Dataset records
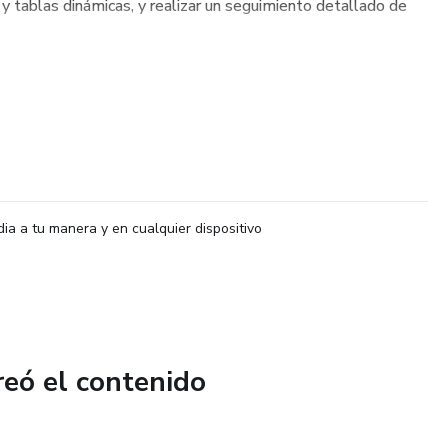
 y tablas dinámicas, y realizar un seguimiento detallado de
dia a tu manera y en cualquier dispositivo
reó el contenido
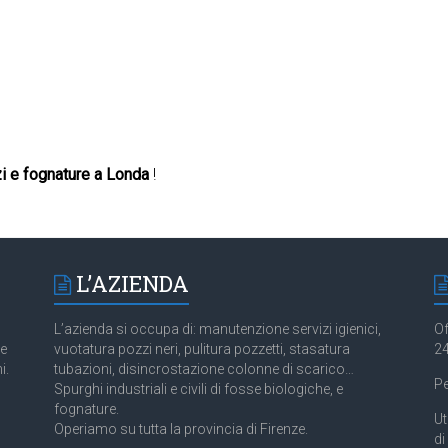
i e fognature a Londa
!
L’AZIENDA
L’azienda si occupa di: manutenzione servizi igienici,
Of
 e
vuotatura pozzi neri, pulitura pozzetti, stasatura
24
i.
tubazioni, disincrostazione colonne di scarico…
Pe
Spurghi industriali e civili di fosse biologiche, e
fognature.
Ut
Operiamo su tutta la provincia di Firenze.
di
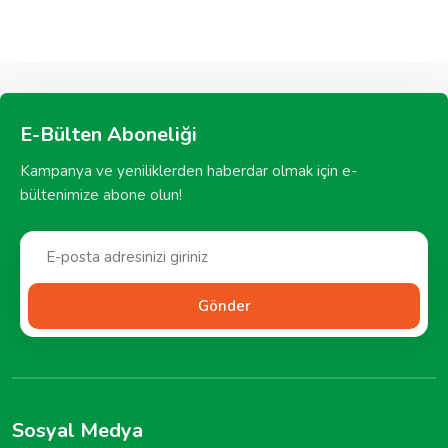
E-Bülten Aboneliği
Kampanya ve yeniliklerden haberdar olmak için e-
bültenimize abone olun!
Gönder
Sosyal Medya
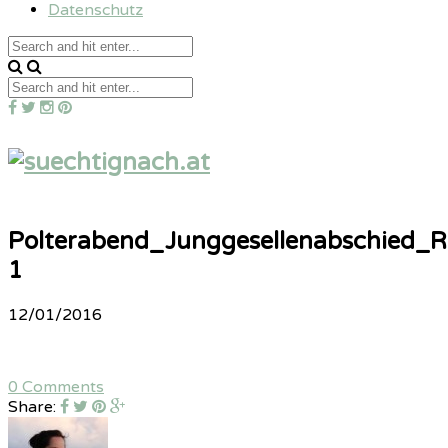
Datenschutz
Polterabend_Junggesellenabschied_Ri
1
12/01/2016
0 Comments
Share:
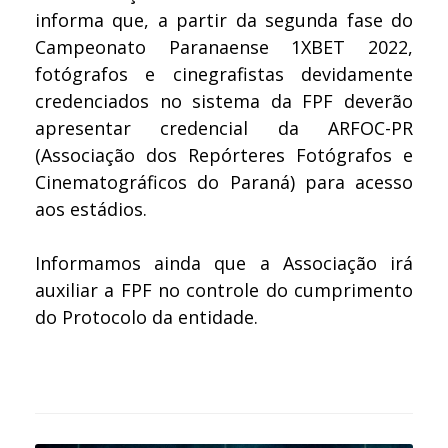
informa que, a partir da segunda fase do
Campeonato Paranaense 1XBET 2022,
fotógrafos e cinegrafistas devidamente
credenciados no sistema da FPF deverão
apresentar credencial da ARFOC-PR
(Associação dos Repórteres Fotógrafos e
Cinematográficos do Paraná) para acesso
aos estádios.
Informamos ainda que a Associação irá
auxiliar a FPF no controle do cumprimento
do Protocolo da entidade.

ACTIVITY
Display each line of the data where "Associação" occurs.

WRITTEN SOLUTION
(Associação dos Repórteres Fotógrafos e
Informamos ainda que a Associação irá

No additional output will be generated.